- [WORK INSTRUCTIONS]: Retype each entry verbatim. Do not include the images.

- [GIVEN RECORDS]:
-- -- --

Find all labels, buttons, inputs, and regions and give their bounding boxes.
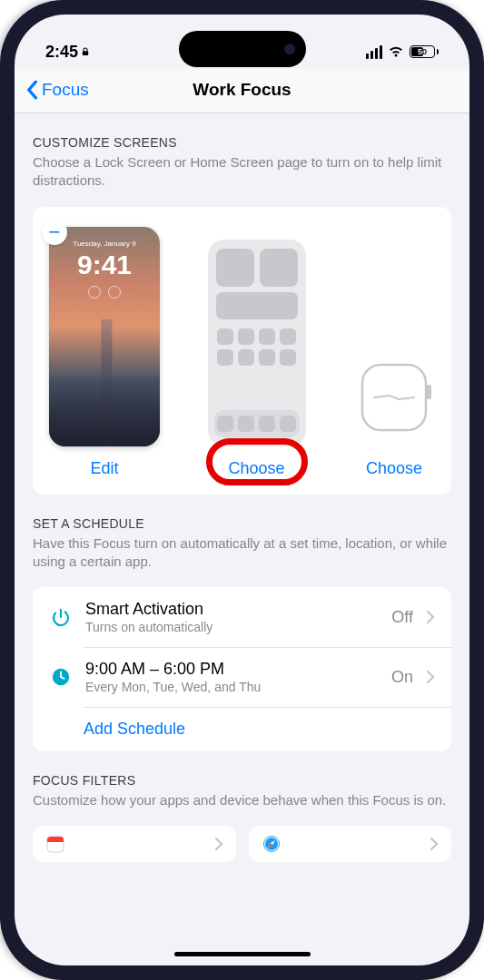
lock-time: 9:41 [58, 250, 151, 280]
filters-header: Focus Filters [33, 773, 451, 788]
screen: 2:45 50 Focus Work Focus Customize Scr [15, 15, 469, 965]
add-schedule-link[interactable]: Add Schedule [84, 720, 185, 738]
lock-screen-option[interactable]: − Tuesday, January 9 9:41 Edit [49, 227, 160, 478]
watch-preview[interactable] [353, 348, 435, 446]
home-screen-action[interactable]: Choose [228, 459, 284, 478]
smart-value: Off [391, 608, 413, 627]
chevron-right-icon [214, 837, 223, 851]
clock-icon [49, 665, 73, 689]
remove-lockscreen-button[interactable]: − [42, 220, 67, 245]
lock-screen-preview[interactable]: Tuesday, January 9 9:41 [49, 227, 160, 446]
chevron-right-icon [426, 670, 435, 684]
content-scroll[interactable]: Customize Screens Choose a Lock Screen o… [15, 113, 469, 963]
back-label: Focus [42, 80, 89, 100]
battery-indicator: 50 [410, 45, 439, 58]
lock-date: Tuesday, January 9 [58, 240, 151, 248]
lock-screen-action[interactable]: Edit [90, 459, 118, 478]
status-time: 2:45 [45, 43, 78, 62]
iphone-frame: 2:45 50 Focus Work Focus Customize Scr [0, 0, 484, 980]
watch-icon [355, 352, 433, 443]
wifi-icon [388, 45, 404, 58]
schedule-card: Smart Activation Turns on automatically … [33, 587, 451, 751]
nav-bar: Focus Work Focus [15, 69, 469, 113]
dynamic-island [179, 31, 306, 67]
svg-rect-2 [426, 385, 431, 399]
time-title: 9:00 AM – 6:00 PM [85, 660, 379, 679]
chevron-right-icon [430, 837, 439, 851]
smart-activation-row[interactable]: Smart Activation Turns on automatically … [33, 587, 451, 647]
smart-sub: Turns on automatically [85, 620, 379, 634]
time-schedule-row[interactable]: 9:00 AM – 6:00 PM Every Mon, Tue, Wed, a… [33, 647, 451, 707]
customize-section-header: Customize Screens Choose a Lock Screen o… [15, 113, 469, 198]
svg-rect-8 [47, 840, 64, 842]
chevron-left-icon [25, 80, 38, 100]
calendar-icon [45, 834, 65, 854]
svg-rect-0 [83, 51, 88, 55]
smart-title: Smart Activation [85, 600, 379, 619]
back-button[interactable]: Focus [25, 80, 89, 100]
customize-header: Customize Screens [33, 135, 451, 150]
time-value: On [391, 668, 413, 687]
schedule-section-header: Set a Schedule Have this Focus turn on a… [15, 495, 469, 579]
home-indicator[interactable] [174, 952, 311, 956]
cellular-signal-icon [366, 45, 382, 59]
time-sub: Every Mon, Tue, Wed, and Thu [85, 680, 379, 694]
filter-safari[interactable] [249, 826, 452, 862]
filters-desc: Customize how your apps and device behav… [33, 791, 451, 809]
watch-option[interactable]: Choose [353, 348, 435, 478]
filter-calendar[interactable] [33, 826, 236, 862]
watch-action[interactable]: Choose [366, 459, 422, 478]
chevron-right-icon [426, 610, 435, 624]
add-schedule-row[interactable]: Add Schedule [33, 707, 451, 751]
screens-card: − Tuesday, January 9 9:41 Edit [33, 207, 451, 495]
schedule-desc: Have this Focus turn on automatically at… [33, 534, 451, 572]
lock-icon [82, 47, 89, 56]
safari-icon [262, 834, 282, 854]
filters-row [15, 826, 469, 862]
power-icon [49, 605, 73, 629]
schedule-header: Set a Schedule [33, 516, 451, 531]
home-screen-option[interactable]: Choose [208, 240, 306, 478]
customize-desc: Choose a Lock Screen or Home Screen page… [33, 153, 451, 191]
page-title: Work Focus [193, 80, 291, 100]
filters-section-header: Focus Filters Customize how your apps an… [15, 751, 469, 817]
home-screen-preview[interactable] [208, 240, 306, 446]
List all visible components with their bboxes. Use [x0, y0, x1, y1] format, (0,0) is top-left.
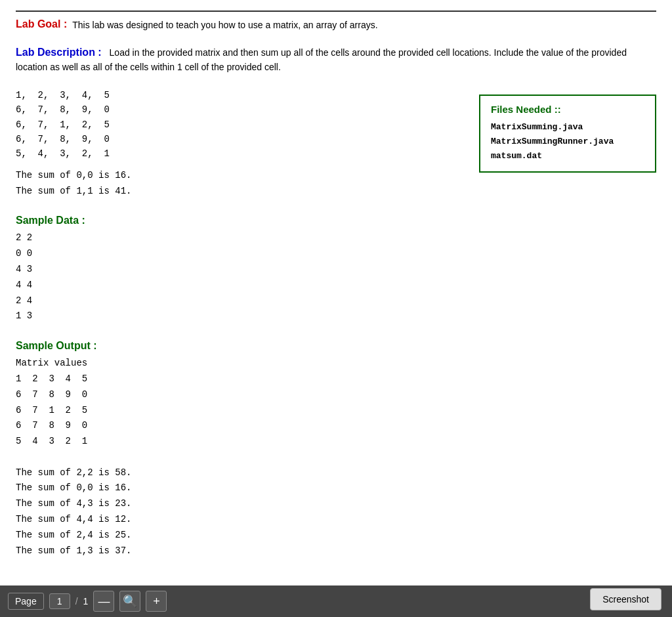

-- -- --

- [COMPLETED EXERCISE]:
Find all labels, buttons, inputs, and regions and give their bounding boxes.
lock-time: 9:41 [58, 250, 151, 280]
filters-header: Focus Filters [33, 773, 451, 788]
screen: 2:45 50 Focus Work Focus Customize Scr [15, 15, 469, 965]
add-schedule-link[interactable]: Add Schedule [84, 720, 185, 738]
lock-screen-option[interactable]: − Tuesday, January 9 9:41 Edit [49, 227, 160, 478]
watch-preview[interactable] [353, 348, 435, 446]
home-screen-action[interactable]: Choose [228, 459, 284, 478]
smart-value: Off [391, 608, 413, 627]
chevron-right-icon [214, 837, 223, 851]
clock-icon [49, 665, 73, 689]
remove-lockscreen-button[interactable]: − [42, 220, 67, 245]
lock-screen-preview[interactable]: Tuesday, January 9 9:41 [49, 227, 160, 446]
chevron-right-icon [426, 670, 435, 684]
content-scroll[interactable]: Customize Screens Choose a Lock Screen o… [15, 113, 469, 963]
back-label: Focus [42, 80, 89, 100]
battery-indicator: 50 [410, 45, 439, 58]
lock-date: Tuesday, January 9 [58, 240, 151, 248]
lock-screen-action[interactable]: Edit [90, 459, 118, 478]
status-time: 2:45 [45, 43, 78, 62]
iphone-frame: 2:45 50 Focus Work Focus Customize Scr [0, 0, 484, 980]
watch-icon [355, 352, 433, 443]
wifi-icon [388, 45, 404, 58]
schedule-card: Smart Activation Turns on automatically … [33, 587, 451, 751]
nav-bar: Focus Work Focus [15, 69, 469, 113]
dynamic-island [179, 31, 306, 67]
svg-rect-2 [426, 385, 431, 399]
time-title: 9:00 AM – 6:00 PM [85, 660, 379, 679]
chevron-right-icon [430, 837, 439, 851]
smart-activation-row[interactable]: Smart Activation Turns on automatically … [33, 587, 451, 647]
smart-sub: Turns on automatically [85, 620, 379, 634]
time-schedule-row[interactable]: 9:00 AM – 6:00 PM Every Mon, Tue, Wed, a… [33, 647, 451, 707]
customize-section-header: Customize Screens Choose a Lock Screen o… [15, 113, 469, 198]
svg-rect-8 [47, 840, 64, 842]
chevron-left-icon [25, 80, 38, 100]
calendar-icon [45, 834, 65, 854]
svg-rect-0 [83, 51, 88, 55]
smart-title: Smart Activation [85, 600, 379, 619]
back-button[interactable]: Focus [25, 80, 89, 100]
customize-header: Customize Screens [33, 135, 451, 150]
time-value: On [391, 668, 413, 687]
schedule-section-header: Set a Schedule Have this Focus turn on a… [15, 495, 469, 579]
home-indicator[interactable] [174, 952, 311, 956]
cellular-signal-icon [366, 45, 382, 59]
time-sub: Every Mon, Tue, Wed, and Thu [85, 680, 379, 694]
filter-safari[interactable] [249, 826, 452, 862]
filters-desc: Customize how your apps and device behav… [33, 791, 451, 809]
watch-option[interactable]: Choose [353, 348, 435, 478]
filter-calendar[interactable] [33, 826, 236, 862]
watch-action[interactable]: Choose [366, 459, 422, 478]
chevron-right-icon [426, 610, 435, 624]
add-schedule-row[interactable]: Add Schedule [33, 707, 451, 751]
screens-card: − Tuesday, January 9 9:41 Edit [33, 207, 451, 495]
schedule-desc: Have this Focus turn on automatically at… [33, 534, 451, 572]
lock-icon [82, 47, 89, 56]
safari-icon [262, 834, 282, 854]
filters-row [15, 826, 469, 862]
power-icon [49, 605, 73, 629]
schedule-header: Set a Schedule [33, 516, 451, 531]
home-screen-option[interactable]: Choose [208, 240, 306, 478]
customize-desc: Choose a Lock Screen or Home Screen page… [33, 153, 451, 191]
page-title: Work Focus [193, 80, 291, 100]
filters-section-header: Focus Filters Customize how your apps an… [15, 751, 469, 817]
home-screen-preview[interactable] [208, 240, 306, 446]
List all visible components with their bboxes. Use [x0, y0, x1, y1] format, (0,0) is top-left.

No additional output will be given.